Nokia (NOK) Lower as Investors Approve Microsoft (MSFT) Deal
According to the WMPoweruser (FT) on Tuesday, about 99.7 percent of Nokia shareholders approved the €5.4 billion deal with Microsoft (Nasdaq: MSFT). An extraordinary general meeting was held today in Helsinki.
Shares of Nokia have more than doubled since the deal was announced in late summer. The Financial Times listed four potential questions by investors.
First, what will happen with the rest of Nokia? Well, Nokia will find itself with a pile of cash (net €7.5 billion or so). This paints the way for potential bolt-on acquisitions for NSN. While some recent speculation has been made to Nokia entering a deal to acquire Alcatel-Lucent (NYSE: ALU), chatter Tuesday has Nokia putting to rest any such rumors.
There's also concern about ebbing revenue in the telecom equipment segment given an influx of lower-cost alternatives out of China.

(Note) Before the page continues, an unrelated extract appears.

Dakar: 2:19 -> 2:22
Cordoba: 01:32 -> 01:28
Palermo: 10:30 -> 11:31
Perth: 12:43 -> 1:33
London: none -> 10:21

Next, who will be CEO? While Risto Siilasmaa is filling the CEO role on an interim basis, some speculate that NSN chief Rajeev Suri might be a good fit. Another choice might be CFO Timo Ihamuotila. One key point made is that structure of Nokia will be as important as who is leading the company. Suri is likely to put NSN in focus, while Ihamuotila might opt for more of a holding structure setup.
Investors will want to know what will happen with Nokia's other two divisions. While many are excited over Nokia's advanced technologies unit, which would largely work on R&D for the company, some are less excited about its maps segment. The main reason Nokia's map unit wasn't sold to Microsoft was due to conflict over price, according to some reports.
Finally, what about a shareholder-friendly capital allocation? The FT noted that some expect about €4 billion to be returned to shareholders in the form of special dividends over the next few years. Third Point's Dan Loeb, who recently took a stake in Nokia, will also likely push for a rich buyback or dividend.
Amid the reports, Nokia shares are paring recent gains, down 3 percent Tuesday.